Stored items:

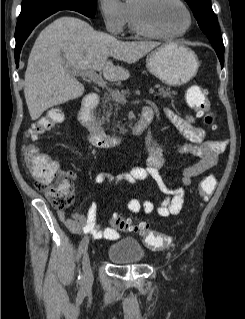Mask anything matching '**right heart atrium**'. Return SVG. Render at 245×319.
Segmentation results:
<instances>
[{"instance_id":"1","label":"right heart atrium","mask_w":245,"mask_h":319,"mask_svg":"<svg viewBox=\"0 0 245 319\" xmlns=\"http://www.w3.org/2000/svg\"><path fill=\"white\" fill-rule=\"evenodd\" d=\"M98 5L106 30L113 35L122 34L126 26L124 3L121 0H98Z\"/></svg>"}]
</instances>
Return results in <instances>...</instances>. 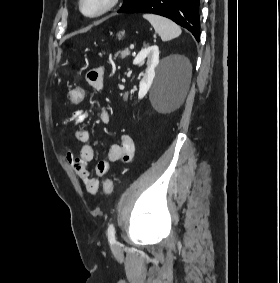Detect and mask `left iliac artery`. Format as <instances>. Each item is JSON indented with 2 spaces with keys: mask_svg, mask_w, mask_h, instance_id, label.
<instances>
[{
  "mask_svg": "<svg viewBox=\"0 0 280 283\" xmlns=\"http://www.w3.org/2000/svg\"><path fill=\"white\" fill-rule=\"evenodd\" d=\"M108 239L110 243H114L116 241L115 238V227L113 224H110L107 231Z\"/></svg>",
  "mask_w": 280,
  "mask_h": 283,
  "instance_id": "44dca946",
  "label": "left iliac artery"
}]
</instances>
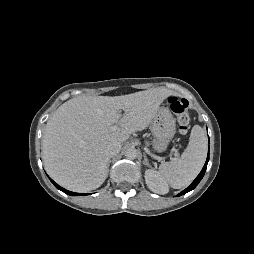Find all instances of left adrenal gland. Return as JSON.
Instances as JSON below:
<instances>
[{
    "instance_id": "1",
    "label": "left adrenal gland",
    "mask_w": 254,
    "mask_h": 254,
    "mask_svg": "<svg viewBox=\"0 0 254 254\" xmlns=\"http://www.w3.org/2000/svg\"><path fill=\"white\" fill-rule=\"evenodd\" d=\"M144 161H143V164L144 165H147V166H149V162H148V159H147V156H146V154L144 153Z\"/></svg>"
}]
</instances>
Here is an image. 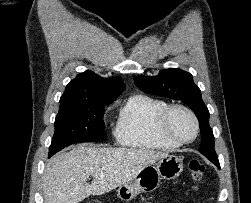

EXERCISE:
Copy nothing outside the span: please output the lines from the one with "Find all instances" through the end of the entries above, and skip the pictures.

TASK OUTPUT:
Find all instances of left adrenal gland. Return as JSON.
Instances as JSON below:
<instances>
[{
    "instance_id": "1",
    "label": "left adrenal gland",
    "mask_w": 254,
    "mask_h": 254,
    "mask_svg": "<svg viewBox=\"0 0 254 254\" xmlns=\"http://www.w3.org/2000/svg\"><path fill=\"white\" fill-rule=\"evenodd\" d=\"M144 161H143V164L144 165H147V166H149V162H148V159H147V156H146V154L144 153Z\"/></svg>"
}]
</instances>
Here is an image. 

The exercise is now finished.